Treatment centers are reducing capacity, leading to longer wait times for new admissions.
The worldwide pandemic, while creating an environment that promotes addiction relapse for some, also makes it more difficult for addicts to get adequate treatment. This is the perfect storm for increasing the overdose rate, according to experts, and Michigan’s drug and alcohol treatment centers have had to drastically limit intake.
“If we can’t get them in on the same day, we already know they’re going to go out and use again,” said Lisa Cottaneo-Boska, who admits addicts into Michigan’s rehab facilities. “And with so much heroin laced with ultra-powerful fentanyl – users often don’t know what they’re buying – the odds of overdosing are high. It’s just like going out there and playing Russian roulette.”

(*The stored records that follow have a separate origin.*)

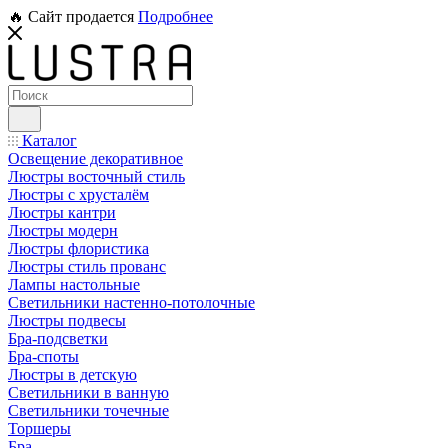
🔥 Сайт продается
Подробнее
Каталог
Освещение декоративное
Люстры восточный стиль
Люстры с хрусталём
Люстры кантри
Люстры модерн
Люстры флористика
Люстры стиль прованс
Лампы настольные
Светильники настенно-потолочные
Люстры подвесы
Бра-подсветки
Бра-споты
Люстры в детскую
Светильники в ванную
Светильники точечные
Торшеры
Бра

Part of the problem coincides with the new social distancing guidelines which require patients to be at least six feet apart at all times. Whereas, traditionally, patients could be in the same room detoxing alongside two or three others, this is no longer the case. They’ve had to be more spread out, which means less room for any incoming clients.
Michigan’s Oakdale Recovery Center in Canton used to be able to accommodate a total of 45 patients. “It now limits its patient population to 32,” said Carol Zuniga, Oakdale’s executive director.
“Ascension Eastwood Recovery Center in Southfield, a drug and alcohol detox and rehab facility for men, usually has space for 40 inpatients,” according to Gwendolyn Bammel, clinical supervisor. Now the center can only accommodate single occupancy in each room, leaving space for 18. “There’s a very small window in which people both recognize (their use) is a problem and are willing to do something about it,” said Bammel. “We are going to miss that window for a lot of people.”
“It’s just been very challenging to try to keep them coming back to us and asking for help when we’re having a hard time finding places to put them,” said Cottaneo-Boska, who works for Hope not Handcuffs in Macomb County, one of Michigan’s leading programs for keeping addicts out of jail by providing treatment. “We’re trying to give them hope, but by the same token, our world is shutting down.”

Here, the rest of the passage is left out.